The Pentagon saved $4 billion by cutting 124 F-35s out of a five-year budget plan sent to Congress last month and the program — the biggest U.S. weapons program in history — remains under close scrutiny as pressure mounts to cut U.S. federal budget deficits.
Moore said the Pentagon achieved significant savings in the next contract and changing to fixed-price terms would put additional pressure on Lockheed to meet its cost targets.
Two F-35 planes are due to arrive at Eglin Air Force Base in Florida soon for development of maintenance protocols, and pilots are to start training on them this fall, Moore said.
Moore said discussions with Lockheed for over 30 planes to be funded in fiscal 2011 could be delayed by wrangling in Congress over the overall federal budget, creating some uncertainty. But the intention was the negotiate additional savings in the next contract.
He declined to give a specific target for desired savings, saying only that he was seeking the “lowest price” possible.
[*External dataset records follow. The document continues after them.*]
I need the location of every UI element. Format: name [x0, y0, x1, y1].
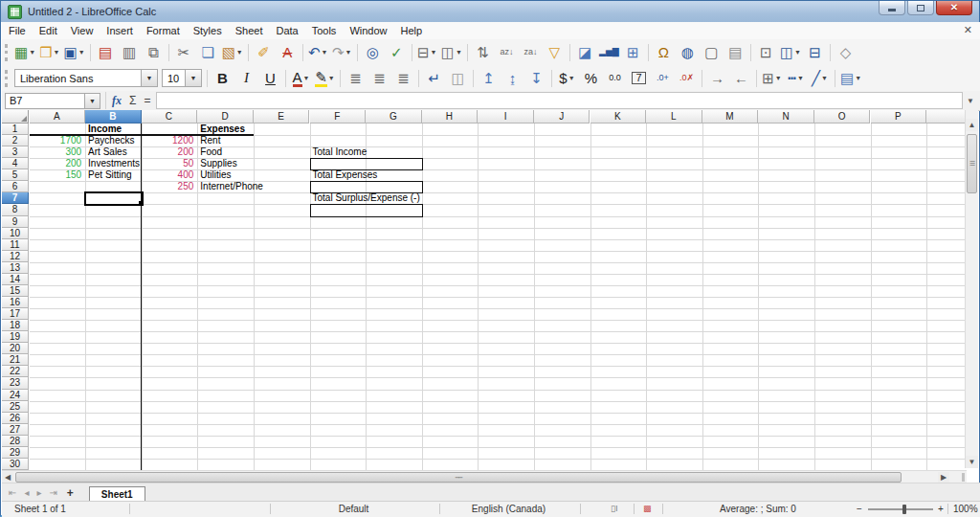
column-header-H[interactable]: H [422, 110, 479, 124]
menu-edit[interactable]: Edit [33, 23, 64, 38]
zoom-slider-thumb[interactable] [902, 505, 906, 514]
menu-window[interactable]: Window [343, 23, 393, 38]
zoom-slider-track[interactable] [868, 508, 933, 510]
chevron-down-icon[interactable]: ▼ [141, 70, 157, 86]
define-print-area-button[interactable]: ⊡ [755, 41, 777, 64]
row-header-27[interactable]: 27 [2, 424, 29, 436]
copy-button[interactable]: ❏ [197, 41, 219, 64]
spelling-button[interactable]: ✓ [386, 41, 408, 64]
cell-C6[interactable]: 250 [144, 181, 194, 192]
column-header-N[interactable]: N [758, 110, 814, 124]
center-vertically-button[interactable]: ↨ [501, 67, 523, 90]
row-header-5[interactable]: 5 [2, 169, 29, 181]
row-header-15[interactable]: 15 [2, 285, 29, 297]
cell-D5[interactable]: Utilities [200, 169, 231, 181]
cell-D6[interactable]: Internet/Phone [200, 181, 263, 192]
menu-view[interactable]: View [64, 23, 100, 38]
row-header-12[interactable]: 12 [2, 251, 29, 262]
format-as-number-button[interactable]: 0.0 [604, 67, 626, 90]
selection-fill-handle[interactable] [139, 201, 144, 206]
sort-descending-button[interactable]: za↓ [520, 41, 542, 64]
row-header-29[interactable]: 29 [2, 447, 29, 459]
tab-nav-first-icon[interactable]: ⇤ [5, 487, 20, 498]
minimize-button[interactable] [879, 1, 905, 15]
find-and-replace-button[interactable]: ◎ [362, 41, 384, 64]
cell-A3[interactable]: 300 [32, 146, 82, 158]
row-header-4[interactable]: 4 [2, 158, 29, 169]
column-header-G[interactable]: G [366, 110, 422, 124]
font-name-combo[interactable]: Liberation Sans ▼ [14, 69, 158, 87]
insert-image-button[interactable]: ◪ [574, 41, 596, 64]
scroll-left-icon[interactable]: ◀ [2, 472, 13, 483]
vertical-scrollbar[interactable]: ▲ ☰ ▼ [965, 110, 978, 468]
row-header-3[interactable]: 3 [2, 146, 29, 158]
row-header-24[interactable]: 24 [2, 390, 29, 401]
delete-decimal-place-button[interactable]: .0✗ [676, 67, 698, 90]
font-size-combo[interactable]: 10 ▼ [162, 69, 202, 87]
underline-button[interactable]: U [259, 67, 281, 90]
column-header-partial[interactable] [926, 110, 967, 124]
row-header-23[interactable]: 23 [2, 377, 29, 389]
format-as-percent-button[interactable]: % [580, 67, 602, 90]
row-header-26[interactable]: 26 [2, 413, 29, 424]
italic-button[interactable]: I [235, 67, 257, 90]
row-header-20[interactable]: 20 [2, 343, 29, 354]
cell-B2[interactable]: Paychecks [88, 135, 134, 146]
insert-comment-button[interactable]: ▢ [701, 41, 723, 64]
formula-input[interactable] [156, 92, 963, 109]
selection-mode-icon[interactable]: ▯I [611, 502, 617, 516]
cell-A5[interactable]: 150 [32, 169, 82, 181]
toolbar-grip[interactable] [5, 70, 8, 87]
chevron-down-icon[interactable]: ▼ [84, 94, 100, 108]
increase-indent-button[interactable]: → [706, 67, 728, 90]
row-header-1[interactable]: 1 [2, 124, 29, 135]
column-button[interactable]: ◫▼ [440, 41, 463, 64]
row-header-18[interactable]: 18 [2, 320, 29, 331]
row-header-8[interactable]: 8 [2, 204, 29, 215]
new-button[interactable]: ▦▼ [13, 41, 36, 64]
cell-C4[interactable]: 50 [144, 158, 194, 169]
insert-chart-button[interactable]: ▂▅▇ [598, 41, 620, 64]
save-button[interactable]: ▣▼ [63, 41, 86, 64]
cell-F7[interactable]: Total Surplus/Expense (-) [313, 192, 420, 204]
column-header-I[interactable]: I [478, 110, 534, 124]
menu-format[interactable]: Format [140, 23, 187, 38]
zoom-percent[interactable]: 100% [953, 502, 978, 516]
chevron-down-icon[interactable]: ▼ [185, 70, 201, 86]
row-header-10[interactable]: 10 [2, 228, 29, 239]
function-wizard-icon[interactable]: fx [112, 94, 122, 108]
name-box[interactable]: B7 ▼ [5, 93, 100, 109]
print-button[interactable]: ▥ [119, 41, 141, 64]
menu-insert[interactable]: Insert [100, 23, 140, 38]
cell-D2[interactable]: Rent [200, 135, 220, 146]
zoom-out-button[interactable]: − [857, 502, 862, 516]
clone-formatting-button[interactable]: ✐ [253, 41, 275, 64]
cell-C3[interactable]: 200 [144, 146, 194, 158]
horizontal-scroll-thumb[interactable]: ┅┅ [15, 472, 902, 483]
sort-button[interactable]: ⇅ [472, 41, 494, 64]
decrease-indent-button[interactable]: ← [730, 67, 752, 90]
column-header-J[interactable]: J [534, 110, 590, 124]
cell-B4[interactable]: Investments [88, 158, 140, 169]
align-center-button[interactable]: ≣ [368, 67, 390, 90]
document-modified-icon[interactable]: ▩ [643, 502, 652, 516]
format-as-currency-button[interactable]: $▼ [556, 67, 578, 90]
tab-nav-previous-icon[interactable]: ◂ [20, 487, 33, 498]
scroll-right-icon[interactable]: ▶ [938, 472, 949, 483]
row-header-28[interactable]: 28 [2, 436, 29, 447]
sheet-tab-sheet1[interactable]: Sheet1 [89, 486, 145, 502]
row-header-21[interactable]: 21 [2, 354, 29, 366]
cell-D3[interactable]: Food [200, 146, 222, 158]
menu-styles[interactable]: Styles [187, 23, 229, 38]
vertical-scroll-thumb[interactable]: ☰ [967, 134, 977, 193]
select-all-corner[interactable] [2, 110, 29, 124]
close-document-button[interactable]: ✕ [964, 24, 972, 36]
wrap-text-button[interactable]: ↵ [423, 67, 445, 90]
column-header-L[interactable]: L [646, 110, 702, 124]
column-header-D[interactable]: D [197, 110, 254, 124]
column-header-F[interactable]: F [310, 110, 367, 124]
tab-nav-next-icon[interactable]: ▸ [33, 487, 45, 498]
active-cell-selection[interactable] [84, 191, 144, 206]
menu-help[interactable]: Help [394, 23, 430, 38]
merge-cells-button[interactable]: ◫ [447, 67, 469, 90]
Moore said the F-35 program office would also negotiate with Lockheed later this year about whether it could earn back $614 million in incentive fees that Defense Secretary Robert Gates put on hold during the last restructuring last year.
Lockheed’s F-35 program manager, Larry Lawson, told Reuters last month said the fees would be negotiated as part of the government’s rebaselining of the program, but said he remained convinced that incentive fees were an important tool to push for better performance.
He said the F-35 program office was working with Lockheed and the Defense Contracts Management Agency to recertify the company’s earned value management system later this year.
Lockheed had about 100 fighter jets in work now and production was on schedule, Moore said.
The troubled Marine Corps version of the F-35, which Gates put on a two-year probation, had already completed 33 or 34 vertical landings this year, three times the number completed in all of 2010, he said.